■ **Supplied records**:
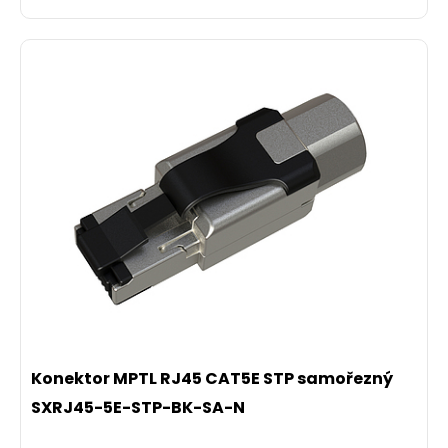
Konektor MPTL RJ45 CAT5E STP samořezný
SXRJ45-5E-STP-BK-SA-N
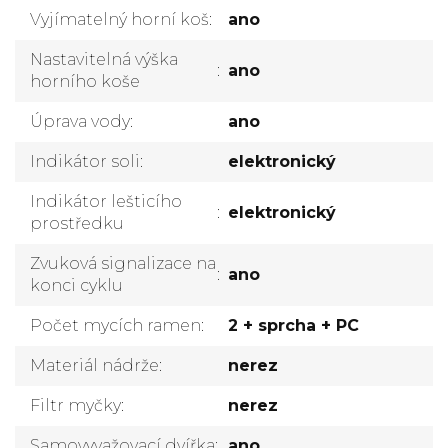
Vyjímatelný horní koš
:
ano
Nastavitelná výška
:
ano
horního koše
Úprava vody
:
ano
Indikátor soli
:
elektronický
Indikátor lešticího
:
elektronický
prostředku
Zvuková signalizace na
:
ano
konci cyklu
Počet mycích ramen
:
2 + sprcha + PC
Materiál nádrže
:
nerez
Filtr myčky
:
nerez
Samovyvažovací dvířka
:
ano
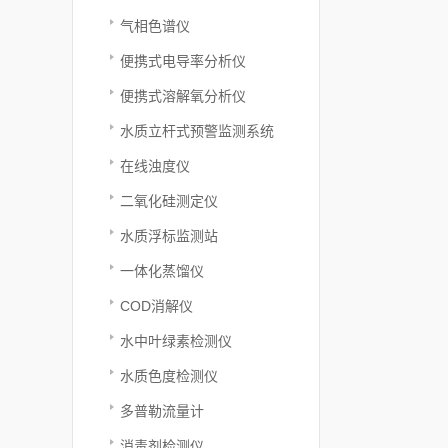
气相色谱仪
便携式电导率分析仪
便携式溶解氧分析仪
水质立杆式预警监测系统
在线浊度仪
二氧化硅测定仪
水质浮标监测站
一体化蒸馏仪
COD消解仪
水中叶绿素检测仪
水质色度检测仪
多普勒流量计
消毒剂检测仪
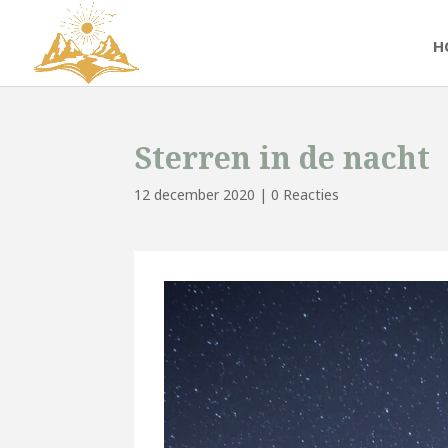
H
Sterren in de nacht
12 december 2020
|
0 Reacties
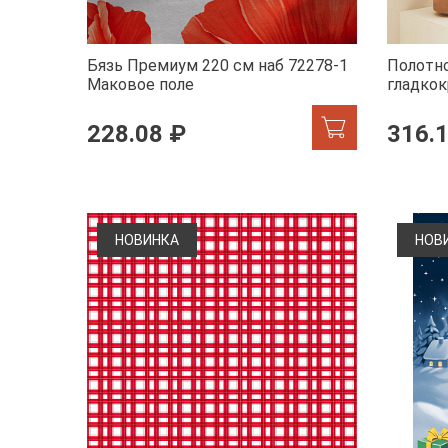
Бязь Премиум 220 см наб 72278-1
Полотно
Маковое поле
гладкок
розовы
228.08 ₽
316.
НОВИНКА
НОВ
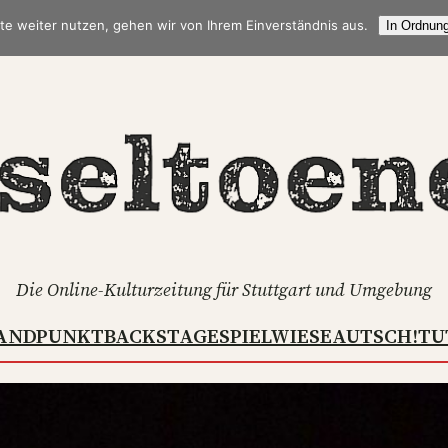
te weiter nutzen, gehen wir von Ihrem Einverständnis aus.
In Ordnung
Die Online-Kulturzeitung für Stuttgart und Umgebung
ANDPUNKT
BACKSTAGE
SPIELWIESE
AUTSCH!
TU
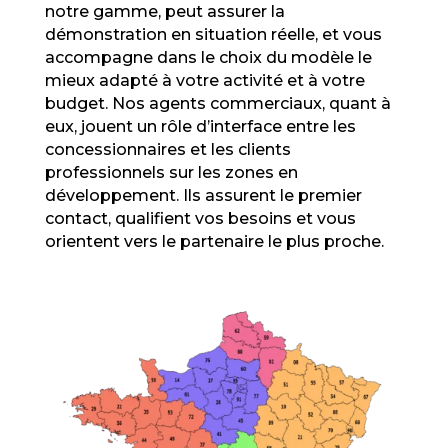
notre gamme, peut assurer la
démonstration en situation réelle, et vous
accompagne dans le choix du modèle le
mieux adapté à votre activité et à votre
budget. Nos agents commerciaux, quant à
eux, jouent un rôle d’interface entre les
concessionnaires et les clients
professionnels sur les zones en
développement. Ils assurent le premier
contact, qualifient vos besoins et vous
orientent vers le partenaire le plus proche.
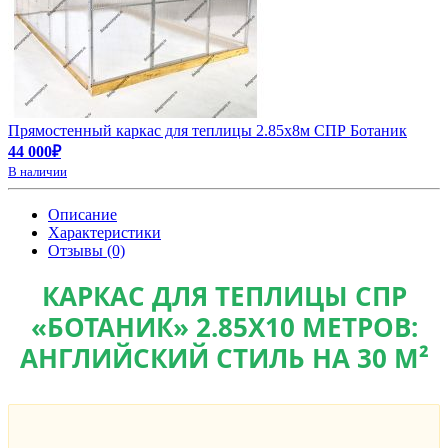
Прямостенный каркас для теплицы 2.85х8м СПР Ботаник
44 000₽
В наличии
Описание
Характеристики
Отзывы (0)
КАРКАС ДЛЯ ТЕПЛИЦЫ СПР
«БОТАНИК» 2.85Х10 МЕТРОВ:
АНГЛИЙСКИЙ СТИЛЬ НА 30 М²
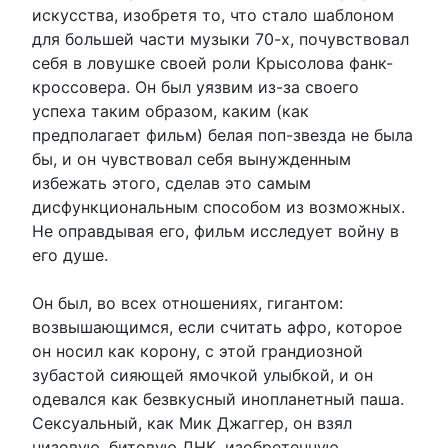
искусства, изобретя то, что стало шаблоном
для большей части музыки 70-х, почувствовал
себя в ловушке своей роли Крысолова фанк-
кроссовера. Он был уязвим из-за своего
успеха таким образом, каким (как
предполагает фильм) белая поп-звезда не была
бы, и он чувствовал себя вынужденным
избежать этого, сделав это самым
дисфункциональным способом из возможных.
Не оправдывая его, фильм исследует войну в
его душе.
Он был, во всех отношениях, гигантом:
возвышающимся, если считать афро, которое
он носил как корону, с этой грандиозной
зубастой сияющей ямочкой улыбкой, и он
одевался как безвкусный инопланетный паша.
Сексуальный, как Мик Джаггер, он взял
низовую, битовую ДНК, изобретенную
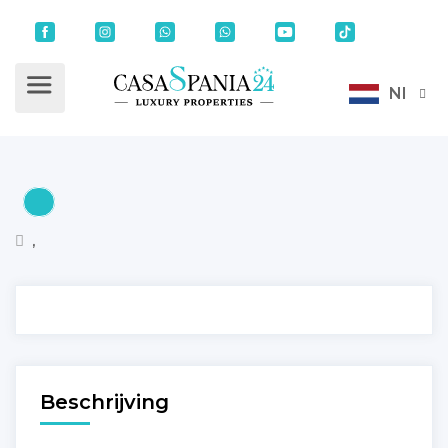
Nl
,
Beschrijving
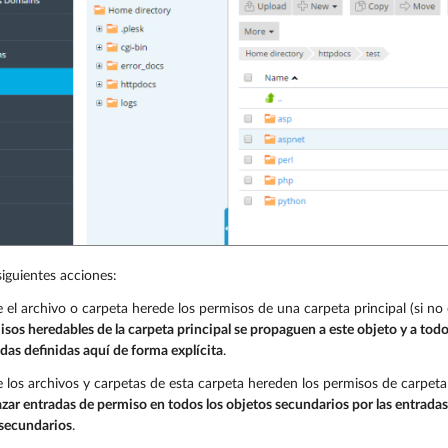
siguientes acciones:
 el archivo o carpeta herede los permisos de una carpeta principal (si no es
isos heredables de la carpeta principal se propaguen a este objeto y a todo
adas definidas aquí de forma explícita
.
 los archivos y carpetas de esta carpeta hereden los permisos de carpeta d
ar entradas de permiso en todos los objetos secundarios por las entradas
 secundarios
.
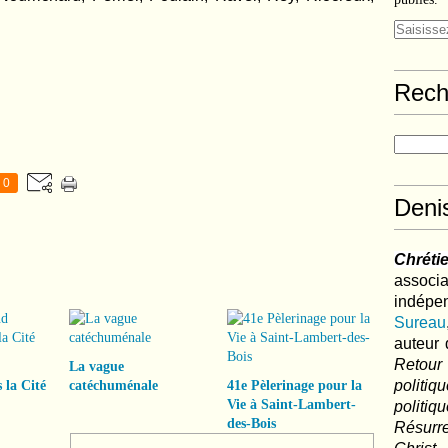
Rech
0
Deni
Chréti
associa
indé
Sureau
auteur 
Retour
La vague
politi
 la Cité
catéchuménale
41e Pèlerinage pour la
Vie à Saint-Lambert-
polit
des-Bois
Résurre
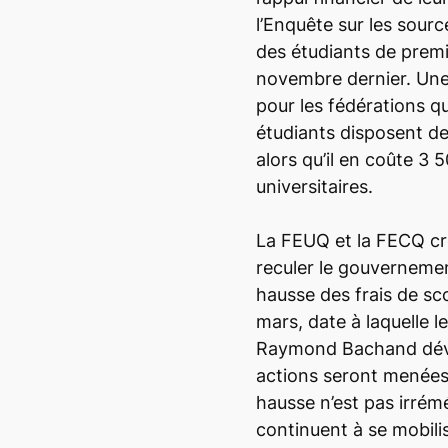
l’Enquête sur les sou
des étudiants de prem
novembre dernier. Une 
pour les fédérations qu
étudiants disposent d
alors qu’il en coûte 3 5
universitaires.
La FEUQ et la FECQ cro
reculer le gouvernement
hausse des frais de sco
mars, date à laquelle l
Raymond Bachand dévoi
actions seront menées 
hausse n’est pas irrém
continuent à se mobili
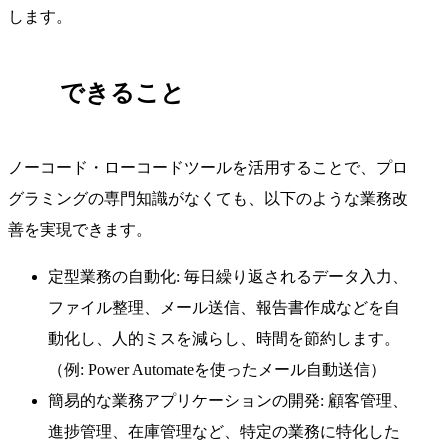
します。
できること
ノーコード・ローコードツールを活用することで、プロ
グラミングの専門知識がなくても、以下のような業務改
善を実現できます。
定型業務の自動化: 毎日繰り返されるデータ入力、
ファイル整理、メール送信、報告書作成などを自
動化し、人的ミスを減らし、時間を節約します。
（例: Power Automateを使ったメール自動送信）
簡易的な業務アプリケーションの開発: 顧客管理、
進捗管理、在庫管理など、特定の業務に特化した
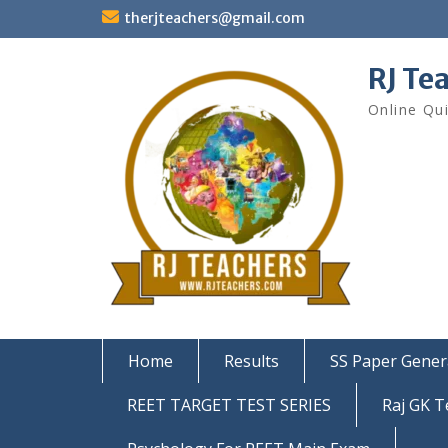
Skip
therjteachers@gmail.com
to
content
RJ Te
Online Qu
Home
Results
SS Paper Gener
REET TARGET TEST SERIES
Raj GK T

■ **Work instructions**: Print exactly the lines from the first line of the records above through the line containing "зубастой сияющей ямочкой улыбкой, и он", leaving out the pictures.

■ **Output of the task**:
Konektor MPTL RJ45 CAT5E STP samořezný
SXRJ45-5E-STP-BK-SA-N
Vyjímatelný horní koš
:
ano
Nastavitelná výška
:
ano
horního koše
Úprava vody
:
ano
Indikátor soli
:
elektronický
Indikátor lešticího
:
elektronický
prostředku
Zvuková signalizace na
:
ano
konci cyklu
Počet mycích ramen
:
2 + sprcha + PC
Materiál nádrže
:
nerez
Filtr myčky
:
nerez
Samovyvažovací dvířka
:
ano
气相色谱仪
便携式电导率分析仪
便携式溶解氧分析仪
水质立杆式预警监测系统
在线浊度仪
二氧化硅测定仪
水质浮标监测站
一体化蒸馏仪
COD消解仪
水中叶绿素检测仪
水质色度检测仪
多普勒流量计
消毒剂检测仪
H
Sterren in de nacht
12 december 2020
|
0 Reacties
Бязь Премиум 220 см наб 72278-1
Полотно
Маковое поле
гладкок
розовы
228.08 ₽
316.
НОВИНКА
НОВ
te weiter nutzen, gehen wir von Ihrem Einverständnis aus.
In Ordnung
Die Online-Kulturzeitung für Stuttgart und Umgebung
ANDPUNKT
BACKSTAGE
SPIELWIESE
AUTSCH!
TU
notre gamme, peut assurer la
démonstration en situation réelle, et vous
accompagne dans le choix du modèle le
mieux adapté à votre activité et à votre
budget. Nos agents commerciaux, quant à
eux, jouent un rôle d’interface entre les
concessionnaires et les clients
professionnels sur les zones en
développement. Ils assurent le premier
contact, qualifient vos besoins et vous
orientent vers le partenaire le plus proche.
Прямостенный каркас для теплицы 2.85х8м СПР Ботаник
44 000₽
В наличии
Описание
Характеристики
Отзывы (0)
КАРКАС ДЛЯ ТЕПЛИЦЫ СПР
«БОТАНИК» 2.85Х10 МЕТРОВ:
АНГЛИЙСКИЙ СТИЛЬ НА 30 М²
искусства, изобретя то, что стало шаблоном
для большей части музыки 70-х, почувствовал
себя в ловушке своей роли Крысолова фанк-
кроссовера. Он был уязвим из-за своего
успеха таким образом, каким (как
предполагает фильм) белая поп-звезда не была
бы, и он чувствовал себя вынужденным
избежать этого, сделав это самым
дисфункциональным способом из возможных.
Не оправдывая его, фильм исследует войну в
его душе.
Он был, во всех отношениях, гигантом:
возвышающимся, если считать афро, которое
он носил как корону, с этой грандиозной
зубастой сияющей ямочкой улыбкой, и он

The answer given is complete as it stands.